As was the case in reviewing Mr. Vinay’s first assumption of the role of Tristan here, a final opinion on Mr. Treptow’s delineation must be withheld until it is possible to hear him in the third act, for the tenor, most exacting of the three acts. Of the two acts heard, the first and least arduous of the three fared best at his hands from the vocal angle. In the second, like most heroic tenors, he found difficulty in singing softly in the love duet and his tones were throaty in the lower and middle register and nasally pinched at the top, with not infrequently dubious intonation to add to the disaffectingly resultant sounds.
By far the most rewarding portrayal was that of Isolde by Miss Varnay. She has grown immeasurably in the role since she first assayed it here and must now be considered in many ways the most satisfactory delineator of this arduous role now appearing here for she not only sings the music remarkably well but acts the role quite magnificently.

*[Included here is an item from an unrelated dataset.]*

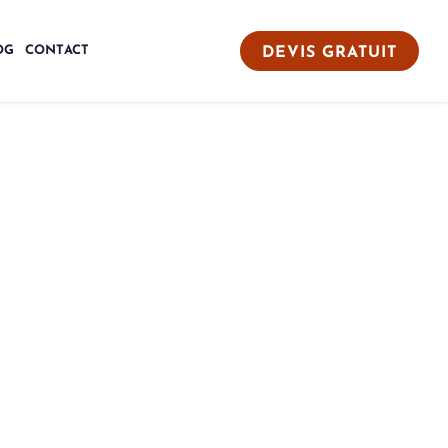
OG
CONTACT
DEVIS GRATUIT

Miss Varnay’s Isolde is visually as well as vocally closer to the Irish princess envisaged by Wagner than that of any other soprano now among us. The wide range of the music of the part causes her no apparent difficulties. The high B’s of the first act Narrative were negotiated with a solid brilliancy which has not been accorded them in a good many years and both high C’s in her incandescent greeting to Tristan in the second act were accounted for with similar security. But these were but details, if important ones, in her cogently dramatic delivery of the entire role’s music. Every word was imbued with the apposite color needed to suggest its meaning. It was unfortunate that she did not have a more sensitive companion in “O sink hernieder” and was compelled to carry its poetic message single-handed. Her enactment of the role tarried on an artistic plane equally as high as her singing of it. The fiery, impassioned and ironically scornful princess of the first act, as well as the meltingly tender, living woman of the second act were vividly portrayed by this greatly gifted young singer.
Miss Harshaw was in fine voice and invested her music with sensuously satisfying sounds, although much of her second act Call from the Tower was rendered inaudible by Mr. Reiner’s indiscrete conducting. Mr. Frantz, too, was in good form as Kurvenal.